▶ **What the task asks**
Would you repeat each line below exactly, without the pictures?

▶ **Material provided**
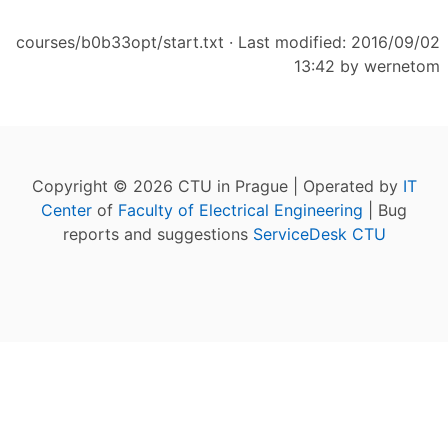
courses/b0b33opt/start.txt
· Last modified: 2016/09/02
13:42 by
wernetom
Copyright © 2026 CTU in Prague | Operated by
IT
Center
of
Faculty of Electrical Engineering
| Bug
reports and suggestions
ServiceDesk CTU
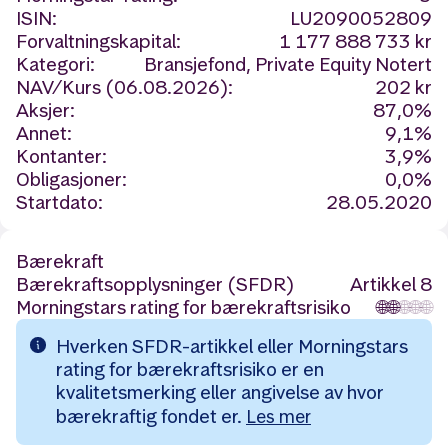
ISIN:
LU2090052809
Forvaltningskapital:
1 177 888 733 kr
Kategori:
Bransjefond, Private Equity Notert
NAV/Kurs (06.08.2026):
202 kr
Aksjer:
87,0%
Annet:
9,1%
Kontanter:
3,9%
Obligasjoner:
0,0%
Startdato:
28.05.2020
Bærekraft
Bærekraftsopplysninger (SFDR)
Artikkel 8
Morningstars rating for bærekraftsrisiko
🌐
🌐
🌐
🌐
🌐
Hverken SFDR-artikkel eller Morningstars
rating for bærekraftsrisiko er en
kvalitetsmerking eller angivelse av hvor
bærekraftig fondet er.
Les mer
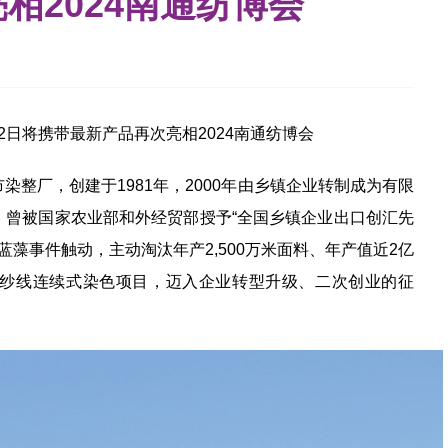
相2024南通纺博会
2日将携带最新产品再次亮相2024南通纺博会
整厂，创建于1981年，2000年由乡镇企业转制成为有限
，曾被国家农业部和外经贸部授予“全国乡镇企业出口创汇先
蓝藻事件触动，主动淘汰年产2,500万米面料、年产值近2亿
纱线连续式染色项目，迈入企业转型升级、二次创业的征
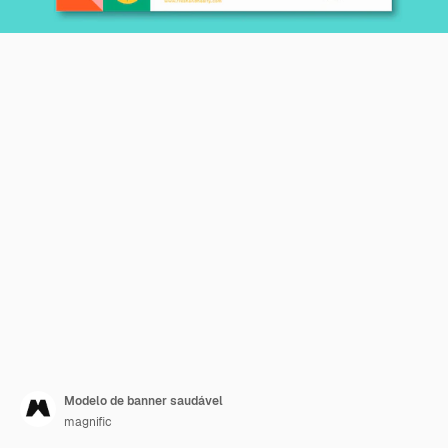
Modelo de banner saudável
magnific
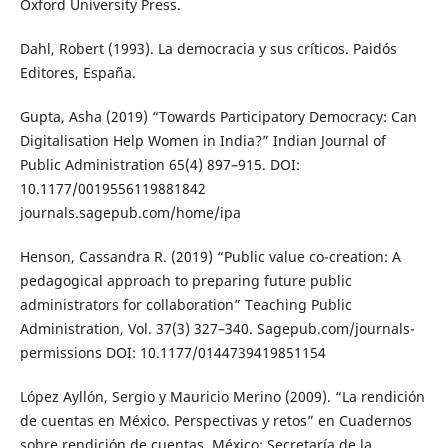
Oxford University Press.
Dahl, Robert (1993). La democracia y sus críticos. Paidós
Editores, España.
Gupta, Asha (2019) “Towards Participatory Democracy: Can
Digitalisation Help Women in India?” Indian Journal of
Public Administration 65(4) 897–915. DOI:
10.1177/0019556119881842
journals.sagepub.com/home/ipa
Henson, Cassandra R. (2019) “Public value co-creation: A
pedagogical approach to preparing future public
administrators for collaboration” Teaching Public
Administration, Vol. 37(3) 327–340. Sagepub.com/journals-
permissions DOI: 10.1177/0144739419851154
López Ayllón, Sergio y Mauricio Merino (2009). “La rendición
de cuentas en México. Perspectivas y retos” en Cuadernos
sobre rendición de cuentas, México: Secretaría de la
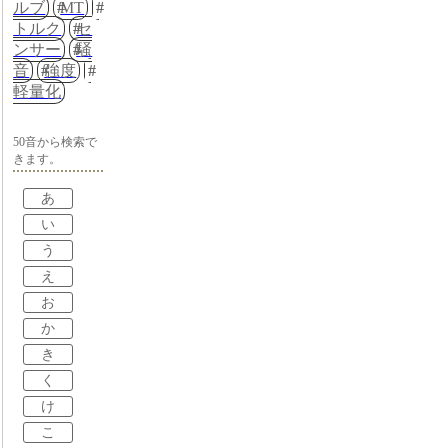
ルブ
MT
トルク
セ
ンサー
騒
音
強度
軽量化
50音から検索で
きます。
あ
い
う
え
お
か
き
く
け
こ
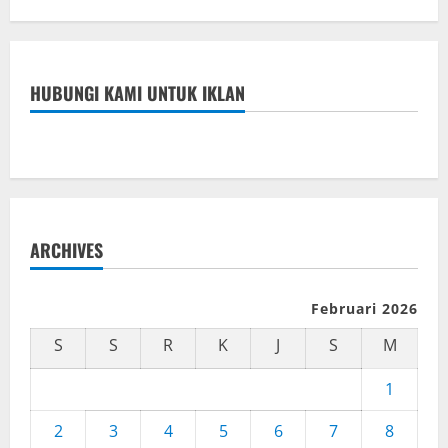
HUBUNGI KAMI UNTUK IKLAN
ARCHIVES
Februari 2026
S
S
R
K
J
S
M
1
2
3
4
5
6
7
8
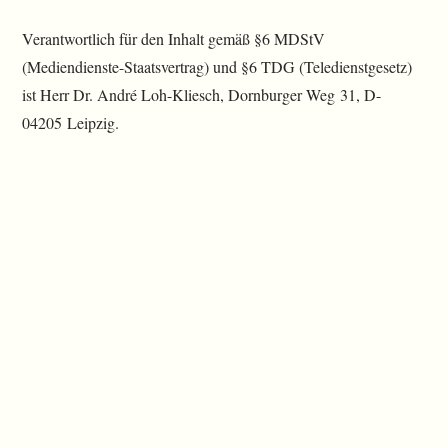
Verantwortlich für den Inhalt gemäß §6 MDStV
(Mediendienste-Staatsvertrag) und §6 TDG (Teledienstgesetz)
ist Herr Dr. André Loh-Kliesch, Dornburger Weg 31, D-
04205 Leipzig.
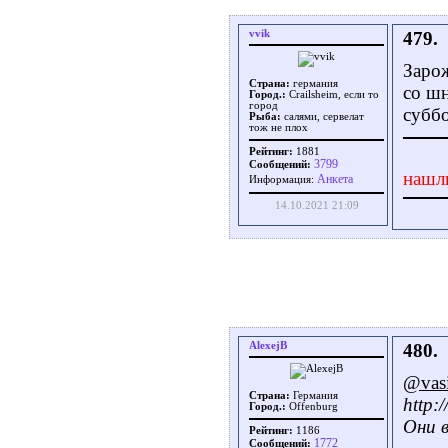
vvik
479.
Зарож
Страна:
германия
со шн
Город.:
Crailsheim, если то
город
суббо
Рыба:
салями, сервелат
тож не плох
Рейтинг:
1881
3799
Сообщений:
нашл
Aнкета
Информация:
14.10.2021 21:09
AlexejB
480.
@vasi
Страна:
Германия
http:
Город.:
Offenburg
Они в
Рейтинг:
1186
1772
Сообщений:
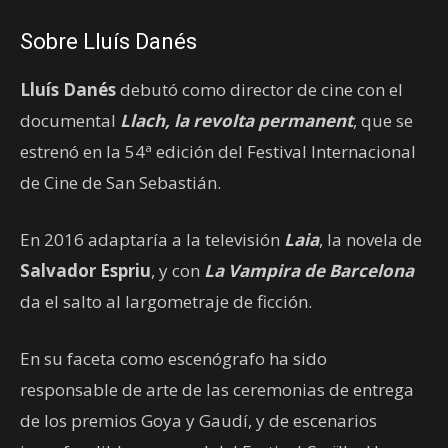
Sobre Lluís Danés
Lluís Danés
debutó como director de cine con el
documental
Llach, la revolta permanent
, que se
estrenó en la 54ª edición del Festival Internacional
de Cine de San Sebastián.
En 2016 adaptaría a la televisión
Laia
, la novela de
Salvador Espriu
, y con
La Vampira de Barcelona
da el salto al largometraje de ficción.
En su faceta como escenógrafo ha sido
responsable de arte de las ceremonias de entrega
de los premios Goya y Gaudí, y de escenarios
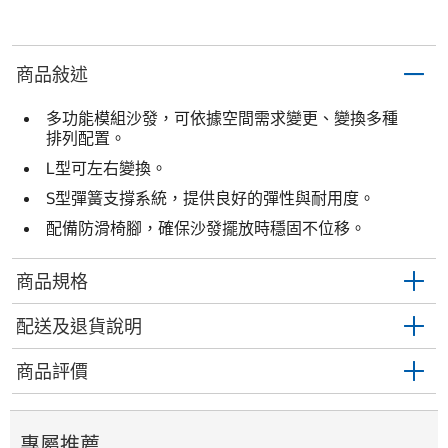
商品敍述
多功能模組沙發，可依據空間需求變更、變換多種
排列配置。
L型可左右變換。
S型彈簧支撐系統，提供良好的彈性與耐用度。
配備防滑椅腳，確保沙發擺放時穩固不位移。
商品規格
配送及退貨說明
商品評價
專屬推薦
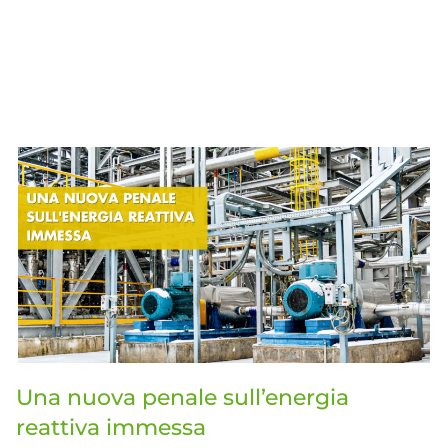
Una nuova penale sull’energia
reattiva immessa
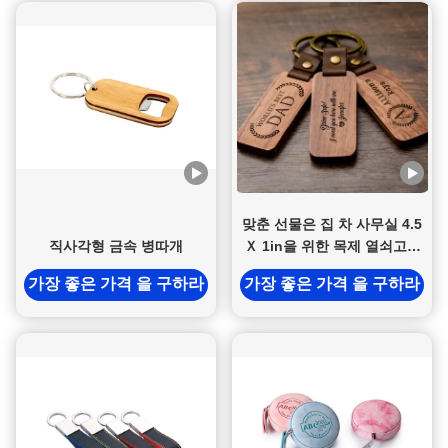
맞춘 선물은 집 차 사무실 4.5
직사각형 금속 병따개
Ｘ 1in을 위한 목제 열쇠고리
호두나무를 새겼습니다
가장 좋은 가격 을 구하라
가장 좋은 가격 을 구하라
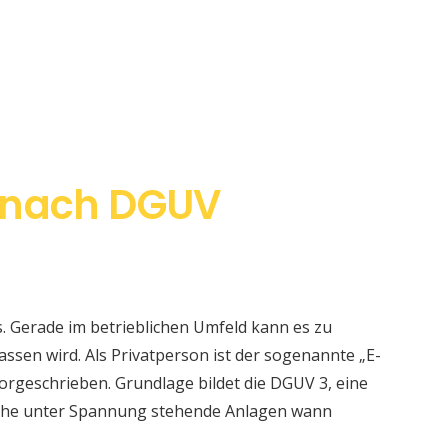
 nach DGUV
s. Gerade im betrieblichen Umfeld kann es zu
sen wird. Als Privatperson ist der sogenannte „E-
orgeschrieben. Grundlage bildet die DGUV 3, eine
elche unter Spannung stehende Anlagen wann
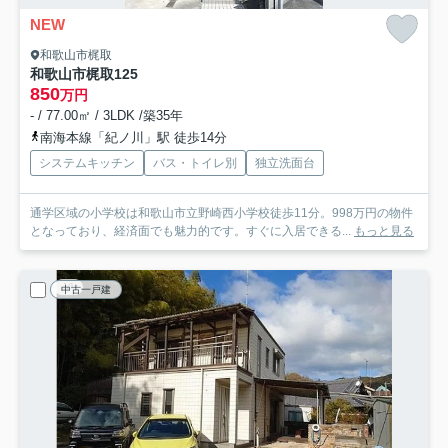
NEW
和歌山市梶取
和歌山市梶取125
850
万円
- / 77.00㎡ / 3LDK /築35年
南海本線「紀ノ川」駅 徒歩14分
システムキッチン
バス・トイレ別
独立洗面台
通学区域の小学校は和歌山市立野崎西小学校徒歩11分。998万円の物件
となっており、経済面でも魅力的です。すぐに入居できる...
もっと見る
中古一戸建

▶ **Output below**
courses/b0b33opt/start.txt
· Last modified: 2016/09/02
13:42 by
wernetom
Copyright © 2026 CTU in Prague | Operated by
IT
Center
of
Faculty of Electrical Engineering
| Bug
reports and suggestions
ServiceDesk CTU
ISIN:
LU2090052809
Forvaltningskapital:
1 177 888 733 kr
Kategori:
Bransjefond, Private Equity Notert
NAV/Kurs (06.08.2026):
202 kr
Aksjer:
87,0%
Annet:
9,1%
Kontanter:
3,9%
Obligasjoner:
0,0%
Startdato:
28.05.2020
Bærekraft
Bærekraftsopplysninger (SFDR)
Artikkel 8
Morningstars rating for bærekraftsrisiko
🌐
🌐
🌐
🌐
🌐
Hverken SFDR-artikkel eller Morningstars
rating for bærekraftsrisiko er en
kvalitetsmerking eller angivelse av hvor
bærekraftig fondet er.
Les mer
相2024南通纺博会
2日将携带最新产品再次亮相2024南通纺博会
整厂，创建于1981年，2000年由乡镇企业转制成为有限
，曾被国家农业部和外经贸部授予“全国乡镇企业出口创汇先
蓝藻事件触动，主动淘汰年产2,500万米面料、年产值近2亿
纱线连续式染色项目，迈入企业转型升级、二次创业的征
Modelo de banner saudável
magnific
Oxford University Press.
Dahl, Robert (1993). La democracia y sus críticos. Paidós
Editores, España.
Gupta, Asha (2019) “Towards Participatory Democracy: Can
Digitalisation Help Women in India?” Indian Journal of
Public Administration 65(4) 897–915. DOI:
10.1177/0019556119881842
journals.sagepub.com/home/ipa
Henson, Cassandra R. (2019) “Public value co-creation: A
pedagogical approach to preparing future public
administrators for collaboration” Teaching Public
Administration, Vol. 37(3) 327–340. Sagepub.com/journals-
permissions DOI: 10.1177/0144739419851154
López Ayllón, Sergio y Mauricio Merino (2009). “La rendición
de cuentas en México. Perspectivas y retos” en Cuadernos
sobre rendición de cuentas, México: Secretaría de la
ルブ
MT
トルク
セ
ンサー
騒
音
強度
軽量化
50音から検索で
きます。
あ
い
う
え
お
か
き
く
け
こ
HUBUNGI KAMI UNTUK IKLAN
ARCHIVES
Februari 2026
S
S
R
K
J
S
M
1
2
3
4
5
6
7
8
Verantwortlich für den Inhalt gemäß §6 MDStV
(Mediendienste-Staatsvertrag) und §6 TDG (Teledienstgesetz)
ist Herr Dr. André Loh-Kliesch, Dornburger Weg 31, D-
04205 Leipzig.
vvik
479.
Зарож
Страна:
германия
со шн
Город.:
Crailsheim, если то
город
суббо
Рыба:
салями, сервелат
тож не плох
Рейтинг:
1881
3799
Сообщений:
нашл
Aнкета
Информация:
14.10.2021 21:09
AlexejB
480.
@vasi
Страна:
Германия
http:
Город.:
Offenburg
Они в
Рейтинг:
1186
1772
Сообщений:
Sobre Lluís Danés
Lluís Danés
debutó como director de cine con el
documental
Llach, la revolta permanent
, que se
estrenó en la 54ª edición del Festival Internacional
de Cine de San Sebastián.
En 2016 adaptaría a la televisión
Laia
, la novela de
Salvador Espriu
, y con
La Vampira de Barcelona
da el salto al largometraje de ficción.
En su faceta como escenógrafo ha sido
responsable de arte de las ceremonias de entrega
de los premios Goya y Gaudí, y de escenarios
商品敍述
多功能模組沙發，可依據空間需求變更、變換多種
排列配置。
L型可左右變換。
S型彈簧支撐系統，提供良好的彈性與耐用度。
配備防滑椅腳，確保沙發擺放時穩固不位移。
商品規格
配送及退貨說明
商品評價
專屬推薦
Una nuova penale sull’energia
reattiva immessa
맞춘 선물은 집 차 사무실 4.5
직사각형 금속 병따개
Ｘ 1in을 위한 목제 열쇠고리
호두나무를 새겼습니다
가장 좋은 가격 을 구하라
가장 좋은 가격 을 구하라
 nach DGUV
s. Gerade im betrieblichen Umfeld kann es zu
sen wird. Als Privatperson ist der sogenannte „E-
orgeschrieben. Grundlage bildet die DGUV 3, eine
elche unter Spannung stehende Anlagen wann
NEW
和歌山市梶取
和歌山市梶取125
850
万円
- / 77.00㎡ / 3LDK /築35年
南海本線「紀ノ川」駅 徒歩14分
システムキッチン
バス・トイレ別
独立洗面台
通学区域の小学校は和歌山市立野崎西小学校徒歩11分。998万円の物件
となっており、経済面でも魅力的です。すぐに入居できる...
もっと見る
中古一戸建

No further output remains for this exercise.